L’expérience syrienne rappelle que l’autosuffisance politique n’est qu’un leurre face à l’aspiration irrépressible des peuples à la liberté et à la justice. Le soutien que Bachar al-Assad a longtemps trouvé auprès de puissances étrangères telles que la Russie et l’Iran, et dans une moindre mesure l’Algérie, n’a fait que retarder l’inévitable, tout en alourdissant le tribut humain et matériel de sa chute.
Les récents bouleversements au Levant, marqués par la chute brutale du régime de Bachar al-Assad, offrent une leçon lourde de sens pour l’Algérie, devenue isolée dans la région. En cette ère où les autoritarismes vacillent sous le poids de leurs contradictions internes, il importe de dire que le déclin du régime syrien n’était que le miroir des dérives algériennes actuelles.
Le régime d’al-Assad, longtemps présenté comme un bastion de résistance face aux puissances étrangères, s’est effondré (enfin) sous la pression conjuguée du soulèvement populaire de 2011, des interventions étrangères et de l’épuisement de ses ressources internes. Cet événement majeur dévoile la fragilité des États fondés sur une gestion clanique du pouvoir et une répression systématique de la dissidence.
En Algérie, les symptômes de ce mal profond se manifestent également. Le pouvoir y demeure concentré entre les mains d’un appareil militaro-politique opaque depuis 1962, où les vraies décisions échappent à tout contrôle civil. La mémoire des manifestations de 2019-2022, menées par le mouvement de contestation pacifique qui exigeait des réformes profondes, résonne aujourd’hui comme un écho des prémices de la révolution syrienne. Bien que la violence ait été étranglée cet élan jusqu’à présent, la persistance de l’immobilisme politique en Algérie pourrait mener à des dénouements similaires.

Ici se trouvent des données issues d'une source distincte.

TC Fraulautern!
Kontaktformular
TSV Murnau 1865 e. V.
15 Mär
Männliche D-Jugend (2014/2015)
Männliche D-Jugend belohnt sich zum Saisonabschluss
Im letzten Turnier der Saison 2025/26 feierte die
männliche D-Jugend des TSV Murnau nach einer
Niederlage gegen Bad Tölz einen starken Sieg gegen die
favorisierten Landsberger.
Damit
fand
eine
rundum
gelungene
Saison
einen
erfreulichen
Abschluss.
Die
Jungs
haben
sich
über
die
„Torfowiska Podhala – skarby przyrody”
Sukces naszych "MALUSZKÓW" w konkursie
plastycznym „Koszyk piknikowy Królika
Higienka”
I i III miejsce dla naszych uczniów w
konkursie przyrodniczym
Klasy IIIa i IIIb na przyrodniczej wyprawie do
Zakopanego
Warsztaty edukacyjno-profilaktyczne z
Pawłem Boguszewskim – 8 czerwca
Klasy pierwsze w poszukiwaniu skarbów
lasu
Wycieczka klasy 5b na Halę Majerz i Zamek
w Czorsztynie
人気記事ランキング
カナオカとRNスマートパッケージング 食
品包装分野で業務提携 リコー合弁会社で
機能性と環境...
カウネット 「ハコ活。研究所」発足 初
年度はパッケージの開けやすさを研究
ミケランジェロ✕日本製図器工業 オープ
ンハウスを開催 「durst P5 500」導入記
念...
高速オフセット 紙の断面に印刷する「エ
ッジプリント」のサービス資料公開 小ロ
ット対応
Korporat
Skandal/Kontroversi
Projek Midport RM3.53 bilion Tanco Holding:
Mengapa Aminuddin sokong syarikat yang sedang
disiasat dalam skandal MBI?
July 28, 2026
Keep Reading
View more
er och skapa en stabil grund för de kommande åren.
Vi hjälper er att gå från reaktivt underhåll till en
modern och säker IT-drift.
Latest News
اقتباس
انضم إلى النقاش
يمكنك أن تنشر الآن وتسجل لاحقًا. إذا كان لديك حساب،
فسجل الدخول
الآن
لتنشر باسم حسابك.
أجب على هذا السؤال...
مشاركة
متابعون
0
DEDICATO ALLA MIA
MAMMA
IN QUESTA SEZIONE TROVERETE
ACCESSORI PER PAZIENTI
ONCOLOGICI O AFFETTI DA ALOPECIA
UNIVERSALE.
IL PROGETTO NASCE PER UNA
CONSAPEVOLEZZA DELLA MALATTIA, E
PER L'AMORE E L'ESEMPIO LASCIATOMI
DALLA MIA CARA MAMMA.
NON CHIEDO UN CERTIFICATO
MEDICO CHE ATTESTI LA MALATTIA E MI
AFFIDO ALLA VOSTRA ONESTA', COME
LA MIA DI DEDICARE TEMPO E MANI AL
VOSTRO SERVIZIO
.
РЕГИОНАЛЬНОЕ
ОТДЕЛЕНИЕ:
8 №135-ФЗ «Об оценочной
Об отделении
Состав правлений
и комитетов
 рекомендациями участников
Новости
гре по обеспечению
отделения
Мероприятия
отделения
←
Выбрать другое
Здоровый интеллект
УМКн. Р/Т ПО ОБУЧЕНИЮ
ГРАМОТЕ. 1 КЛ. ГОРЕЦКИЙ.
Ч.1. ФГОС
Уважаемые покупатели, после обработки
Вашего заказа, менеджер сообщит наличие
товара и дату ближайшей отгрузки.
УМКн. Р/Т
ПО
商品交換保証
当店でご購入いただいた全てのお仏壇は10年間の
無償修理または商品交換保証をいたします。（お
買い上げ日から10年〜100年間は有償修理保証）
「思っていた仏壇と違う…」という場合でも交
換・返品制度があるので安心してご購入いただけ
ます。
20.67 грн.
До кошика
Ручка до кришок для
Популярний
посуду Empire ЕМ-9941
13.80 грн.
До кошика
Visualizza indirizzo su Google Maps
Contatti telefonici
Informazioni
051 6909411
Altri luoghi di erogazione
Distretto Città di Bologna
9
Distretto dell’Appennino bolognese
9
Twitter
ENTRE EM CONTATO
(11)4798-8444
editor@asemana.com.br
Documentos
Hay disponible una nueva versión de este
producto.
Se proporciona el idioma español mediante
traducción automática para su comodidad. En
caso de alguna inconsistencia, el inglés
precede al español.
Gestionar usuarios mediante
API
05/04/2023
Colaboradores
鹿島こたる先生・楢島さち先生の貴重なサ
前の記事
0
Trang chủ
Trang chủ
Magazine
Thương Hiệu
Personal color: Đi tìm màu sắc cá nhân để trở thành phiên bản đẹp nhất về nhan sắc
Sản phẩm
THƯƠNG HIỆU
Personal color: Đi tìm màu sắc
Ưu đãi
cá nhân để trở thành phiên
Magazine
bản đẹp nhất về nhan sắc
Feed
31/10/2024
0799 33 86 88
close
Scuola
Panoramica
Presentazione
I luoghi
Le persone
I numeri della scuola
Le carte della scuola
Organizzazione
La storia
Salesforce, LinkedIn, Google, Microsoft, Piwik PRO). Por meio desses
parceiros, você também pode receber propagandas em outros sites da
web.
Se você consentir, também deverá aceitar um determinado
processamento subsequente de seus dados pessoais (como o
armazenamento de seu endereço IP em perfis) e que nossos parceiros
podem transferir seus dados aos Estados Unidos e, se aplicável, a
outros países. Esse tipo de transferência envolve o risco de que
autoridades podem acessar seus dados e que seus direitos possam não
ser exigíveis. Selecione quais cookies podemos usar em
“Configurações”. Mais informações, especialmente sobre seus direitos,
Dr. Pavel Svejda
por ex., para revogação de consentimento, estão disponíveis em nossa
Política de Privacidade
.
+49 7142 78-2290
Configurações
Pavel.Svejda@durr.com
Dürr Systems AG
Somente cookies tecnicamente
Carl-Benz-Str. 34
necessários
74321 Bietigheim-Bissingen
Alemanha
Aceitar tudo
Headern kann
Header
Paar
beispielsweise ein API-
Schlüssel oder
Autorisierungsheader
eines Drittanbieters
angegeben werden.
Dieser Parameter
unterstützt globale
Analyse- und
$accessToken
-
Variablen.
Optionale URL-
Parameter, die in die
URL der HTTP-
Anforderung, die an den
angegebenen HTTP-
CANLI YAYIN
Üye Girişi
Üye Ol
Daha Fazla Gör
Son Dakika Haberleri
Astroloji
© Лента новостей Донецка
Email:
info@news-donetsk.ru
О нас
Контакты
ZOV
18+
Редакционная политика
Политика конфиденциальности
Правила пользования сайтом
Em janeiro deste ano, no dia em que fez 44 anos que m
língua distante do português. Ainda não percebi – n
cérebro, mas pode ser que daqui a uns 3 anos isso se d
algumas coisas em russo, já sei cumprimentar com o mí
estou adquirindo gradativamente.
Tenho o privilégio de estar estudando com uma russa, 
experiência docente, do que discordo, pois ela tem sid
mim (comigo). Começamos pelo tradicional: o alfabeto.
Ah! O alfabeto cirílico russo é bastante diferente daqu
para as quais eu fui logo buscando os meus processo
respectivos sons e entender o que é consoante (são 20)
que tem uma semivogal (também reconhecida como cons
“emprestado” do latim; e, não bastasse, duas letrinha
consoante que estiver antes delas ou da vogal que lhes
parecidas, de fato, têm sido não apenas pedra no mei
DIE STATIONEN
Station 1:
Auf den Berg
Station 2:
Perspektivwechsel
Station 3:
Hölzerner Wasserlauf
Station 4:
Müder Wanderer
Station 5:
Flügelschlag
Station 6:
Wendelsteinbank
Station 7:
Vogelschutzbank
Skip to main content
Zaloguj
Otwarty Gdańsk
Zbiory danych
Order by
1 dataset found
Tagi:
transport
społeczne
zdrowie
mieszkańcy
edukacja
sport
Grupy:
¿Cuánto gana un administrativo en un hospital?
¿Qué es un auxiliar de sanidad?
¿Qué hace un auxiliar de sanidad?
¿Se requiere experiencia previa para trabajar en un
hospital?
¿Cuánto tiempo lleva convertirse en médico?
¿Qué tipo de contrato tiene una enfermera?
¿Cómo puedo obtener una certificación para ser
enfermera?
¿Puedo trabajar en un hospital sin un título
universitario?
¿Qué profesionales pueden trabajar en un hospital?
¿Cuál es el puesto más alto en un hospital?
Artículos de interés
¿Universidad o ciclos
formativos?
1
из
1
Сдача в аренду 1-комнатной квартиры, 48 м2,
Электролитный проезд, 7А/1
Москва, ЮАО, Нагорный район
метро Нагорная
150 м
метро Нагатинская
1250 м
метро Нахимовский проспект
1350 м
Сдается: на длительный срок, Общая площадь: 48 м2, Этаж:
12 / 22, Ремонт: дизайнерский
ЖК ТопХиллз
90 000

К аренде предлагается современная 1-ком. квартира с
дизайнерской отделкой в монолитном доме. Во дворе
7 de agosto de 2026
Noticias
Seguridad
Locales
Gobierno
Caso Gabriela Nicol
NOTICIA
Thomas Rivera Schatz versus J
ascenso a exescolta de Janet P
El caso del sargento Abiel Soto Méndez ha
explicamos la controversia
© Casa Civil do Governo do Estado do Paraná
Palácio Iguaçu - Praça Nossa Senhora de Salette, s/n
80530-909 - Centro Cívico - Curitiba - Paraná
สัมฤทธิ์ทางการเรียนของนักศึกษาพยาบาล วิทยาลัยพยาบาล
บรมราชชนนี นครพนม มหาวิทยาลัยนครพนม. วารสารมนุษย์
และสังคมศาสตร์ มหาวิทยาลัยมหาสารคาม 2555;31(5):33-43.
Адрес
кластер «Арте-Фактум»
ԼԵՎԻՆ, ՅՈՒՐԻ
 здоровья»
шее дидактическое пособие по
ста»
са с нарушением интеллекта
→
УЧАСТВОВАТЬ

La guerre hybride contre le Maroc : un pari aux conséquences périlleuses
Depuis 2020, l’Algérie semble s’être engagée dans une guerre hybride contre le Maroc, laquelle rameute des moyens diplomatiques, médiatiques et économiques pour tenter d’affaiblir Rabat. Cette stratégie, qui se traduit notamment par le soutien acharné aux séparatistes du Front Polisario, la rupture des relations diplomatiques en 2021 et des accusations répétées (et vides) à l’encontre du royaume chérifien, reflète une volonté intransigeante de détourner l’attention des défis internes algériens. Cette approche, qui inquiète les chancelleries occidentales, a des effets pervers qui, loin de réconforter l’Algérie, contribuent à accentuer ses vulnérabilités.
En s’engageant dans cette guerre d’usure, l’Algérie s’isole encore sur la scène internationale alors que le Maroc multiplie les succès diplomatiques, notamment avec la reconnaissance de plusieurs puissances de sa souveraineté sur le Sahara et son rapprochement avec des acteurs de poids comme Israël. Sur le plan économique, la décision de fermer le gazoduc Maghreb-Europe en 2021 a pénalisé l’Algérie elle-même, privant le pays d’une source de revenus cruciale et poussant le Maroc à accélérer sa transition énergétique. Par ailleurs, l’instrumentalisation médiatique pour alimenter l’hostilité envers le royaume nuit à la crédibilité des institutions algériennes, exposant un régime plus soucieux de trouver des boucs émissaires que d’apporter des réponses aux crises successives qui frappent le pays.
Cette politique d’animosité croissante ne fait qu’exacerber les tensions régionales et détourne des ressources précieuses qui pourraient être consacrées à des réformes internes indispensables, hautement réclamées. Les leçons de l’histoire sont pourtant claires : un régime qui mise sur l’adversité extérieure pour se légitimer finit tôt ou tard par s’effondrer sous le poids de ses propres contradictions. En menant une lutte larvée contre le Maroc, l’Algérie s’expose aux mêmes dangers que le régime syrien : l’épuisement, l’isolement, et une perte irrémédiable de la confiance populaire.
Les avertissements de l’Histoire
L’expérience syrienne rappelle que l’autosuffisance politique n’est qu’un leurre face à l’aspiration irrépressible des peuples à la liberté et à la justice. Le soutien que Bachar al-Assad a longtemps trouvé auprès de puissances étrangères telles que la Russie et l’Iran n’a fait que retarder l’inévitable, tout en alourdissant le tribut humain et matériel de sa chute. Pour l’Algérie, le danger réside dans une confiance aveugle en des alliances conjoncturelles et dans une économie fondée presque exclusivement sur les hydrocarbures. Comme la Syrie avant elle, l’Algérie pourrait se retrouver marginalisée sur la scène internationale si ses choix stratégiques et économiques s’avèrent incapables de répondre aux exigences d’un monde en mutation, plus réaliste et plus pragmatique.
La chute de Bachar al-Assad est donc un avertissement. L’Algérie, pour éviter un destin similaire, doit impérativement réviser ses fondements politiques, se libérer de la dépendance aux rentes, restaurer le lien de confiance avec sa population et cesser la guerre silencieuse qu’elle mène depuis 1975 contre le Maroc. Les secousses contemporaines offrent à ceux qui savent les saisir une sagesse précieuse. Si l’Algérie persiste dans sa voie actuelle, elle risque, tôt ou tard de suivre l’exemple syrien, sombrant dans un chaos aux conséquences inattendues.